* _Dataset entries_:
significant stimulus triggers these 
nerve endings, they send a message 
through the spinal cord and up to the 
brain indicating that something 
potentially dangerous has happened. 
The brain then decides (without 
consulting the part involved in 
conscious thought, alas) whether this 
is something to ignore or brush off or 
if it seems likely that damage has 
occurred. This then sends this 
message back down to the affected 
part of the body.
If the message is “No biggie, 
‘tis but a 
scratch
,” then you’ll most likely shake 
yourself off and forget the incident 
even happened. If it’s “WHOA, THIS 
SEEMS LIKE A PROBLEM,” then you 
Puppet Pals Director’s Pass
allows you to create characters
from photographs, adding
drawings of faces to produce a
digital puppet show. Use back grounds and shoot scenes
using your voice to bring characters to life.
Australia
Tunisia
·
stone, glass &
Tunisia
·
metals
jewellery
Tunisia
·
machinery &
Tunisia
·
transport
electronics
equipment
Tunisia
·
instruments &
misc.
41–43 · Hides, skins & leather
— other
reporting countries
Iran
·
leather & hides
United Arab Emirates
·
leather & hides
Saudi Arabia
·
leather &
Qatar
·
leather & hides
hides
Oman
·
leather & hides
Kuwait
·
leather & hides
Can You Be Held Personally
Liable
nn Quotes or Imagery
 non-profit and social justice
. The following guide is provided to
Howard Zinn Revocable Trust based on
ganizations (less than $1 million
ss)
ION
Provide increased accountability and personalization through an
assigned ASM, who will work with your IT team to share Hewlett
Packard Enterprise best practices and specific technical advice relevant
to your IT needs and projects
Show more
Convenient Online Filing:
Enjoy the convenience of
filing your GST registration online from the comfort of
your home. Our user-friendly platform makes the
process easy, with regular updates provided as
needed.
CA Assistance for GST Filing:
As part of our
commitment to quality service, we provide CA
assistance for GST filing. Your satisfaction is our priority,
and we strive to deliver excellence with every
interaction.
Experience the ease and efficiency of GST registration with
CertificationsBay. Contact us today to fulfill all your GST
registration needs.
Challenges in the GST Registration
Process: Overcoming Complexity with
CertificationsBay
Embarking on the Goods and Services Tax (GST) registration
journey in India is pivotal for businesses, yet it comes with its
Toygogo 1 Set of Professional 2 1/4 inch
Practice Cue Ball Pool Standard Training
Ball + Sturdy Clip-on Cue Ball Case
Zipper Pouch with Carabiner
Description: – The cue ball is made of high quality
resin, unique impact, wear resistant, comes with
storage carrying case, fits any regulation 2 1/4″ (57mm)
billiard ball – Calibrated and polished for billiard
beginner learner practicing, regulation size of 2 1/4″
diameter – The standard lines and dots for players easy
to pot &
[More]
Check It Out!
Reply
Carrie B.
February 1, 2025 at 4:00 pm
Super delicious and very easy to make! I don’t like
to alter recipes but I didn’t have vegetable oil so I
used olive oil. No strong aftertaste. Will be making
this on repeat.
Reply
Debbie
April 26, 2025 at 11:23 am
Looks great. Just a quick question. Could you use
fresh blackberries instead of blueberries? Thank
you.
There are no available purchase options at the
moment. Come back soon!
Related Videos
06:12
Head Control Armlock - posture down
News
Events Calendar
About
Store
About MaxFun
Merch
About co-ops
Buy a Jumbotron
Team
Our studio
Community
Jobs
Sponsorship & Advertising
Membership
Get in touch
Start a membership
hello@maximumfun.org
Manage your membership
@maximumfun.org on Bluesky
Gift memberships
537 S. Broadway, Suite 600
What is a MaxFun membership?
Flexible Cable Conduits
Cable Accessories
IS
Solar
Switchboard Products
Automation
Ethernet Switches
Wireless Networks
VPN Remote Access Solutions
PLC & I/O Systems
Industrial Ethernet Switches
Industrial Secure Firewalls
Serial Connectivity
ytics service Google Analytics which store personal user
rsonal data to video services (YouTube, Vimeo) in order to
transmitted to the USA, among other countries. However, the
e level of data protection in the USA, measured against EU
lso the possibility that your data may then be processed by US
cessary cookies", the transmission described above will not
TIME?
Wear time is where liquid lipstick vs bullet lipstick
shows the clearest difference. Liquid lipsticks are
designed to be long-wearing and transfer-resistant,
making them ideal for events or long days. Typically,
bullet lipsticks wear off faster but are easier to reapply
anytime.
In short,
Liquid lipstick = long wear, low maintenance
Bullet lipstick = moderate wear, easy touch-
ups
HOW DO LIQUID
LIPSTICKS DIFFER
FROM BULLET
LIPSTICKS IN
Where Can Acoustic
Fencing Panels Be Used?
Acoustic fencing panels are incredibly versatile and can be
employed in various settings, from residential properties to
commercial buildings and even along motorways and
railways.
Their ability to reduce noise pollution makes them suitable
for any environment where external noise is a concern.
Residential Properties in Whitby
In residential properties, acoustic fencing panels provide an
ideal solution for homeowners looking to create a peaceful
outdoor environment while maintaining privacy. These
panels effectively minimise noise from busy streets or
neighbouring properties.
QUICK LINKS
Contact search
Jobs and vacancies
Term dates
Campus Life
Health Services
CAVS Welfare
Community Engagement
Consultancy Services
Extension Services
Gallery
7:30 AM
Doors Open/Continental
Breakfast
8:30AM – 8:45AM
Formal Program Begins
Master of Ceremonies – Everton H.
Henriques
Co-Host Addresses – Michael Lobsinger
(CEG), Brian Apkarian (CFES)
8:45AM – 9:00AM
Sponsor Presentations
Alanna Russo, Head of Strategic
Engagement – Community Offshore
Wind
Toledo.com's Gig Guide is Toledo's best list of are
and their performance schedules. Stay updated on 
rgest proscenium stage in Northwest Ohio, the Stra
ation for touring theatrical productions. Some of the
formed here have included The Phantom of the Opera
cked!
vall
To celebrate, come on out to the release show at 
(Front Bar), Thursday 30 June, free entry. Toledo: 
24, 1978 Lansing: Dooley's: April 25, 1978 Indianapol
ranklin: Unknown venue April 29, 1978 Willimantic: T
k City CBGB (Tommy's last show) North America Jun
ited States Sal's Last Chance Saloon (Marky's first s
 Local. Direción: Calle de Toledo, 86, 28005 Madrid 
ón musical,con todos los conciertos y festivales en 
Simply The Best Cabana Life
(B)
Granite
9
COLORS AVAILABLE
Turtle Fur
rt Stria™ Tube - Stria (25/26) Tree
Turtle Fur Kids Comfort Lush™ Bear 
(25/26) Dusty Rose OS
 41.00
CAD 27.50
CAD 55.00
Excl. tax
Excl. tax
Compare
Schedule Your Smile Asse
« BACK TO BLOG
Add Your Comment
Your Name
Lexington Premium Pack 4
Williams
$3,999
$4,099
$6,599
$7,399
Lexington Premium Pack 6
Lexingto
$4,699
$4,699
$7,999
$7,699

* _THE TASK_: Using the data above, transcribe the lines that run from the line with "Fencing Panels Be Used?" to the line with "24, 1978 Lansing: Dooley's: April", both ends kept, and output nothing else.

* _YOUR RESPONSE_:
Fencing Panels Be Used?
Acoustic fencing panels are incredibly versatile and can be
employed in various settings, from residential properties to
commercial buildings and even along motorways and
railways.
Their ability to reduce noise pollution makes them suitable
for any environment where external noise is a concern.
Residential Properties in Whitby
In residential properties, acoustic fencing panels provide an
ideal solution for homeowners looking to create a peaceful
outdoor environment while maintaining privacy. These
panels effectively minimise noise from busy streets or
neighbouring properties.
QUICK LINKS
Contact search
Jobs and vacancies
Term dates
Campus Life
Health Services
CAVS Welfare
Community Engagement
Consultancy Services
Extension Services
Gallery
7:30 AM
Doors Open/Continental
Breakfast
8:30AM – 8:45AM
Formal Program Begins
Master of Ceremonies – Everton H.
Henriques
Co-Host Addresses – Michael Lobsinger
(CEG), Brian Apkarian (CFES)
8:45AM – 9:00AM
Sponsor Presentations
Alanna Russo, Head of Strategic
Engagement – Community Offshore
Wind
Toledo.com's Gig Guide is Toledo's best list of are
and their performance schedules. Stay updated on 
rgest proscenium stage in Northwest Ohio, the Stra
ation for touring theatrical productions. Some of the
formed here have included The Phantom of the Opera
cked!
vall
To celebrate, come on out to the release show at 
(Front Bar), Thursday 30 June, free entry. Toledo: 
24, 1978 Lansing: Dooley's: April 25, 1978 Indianapol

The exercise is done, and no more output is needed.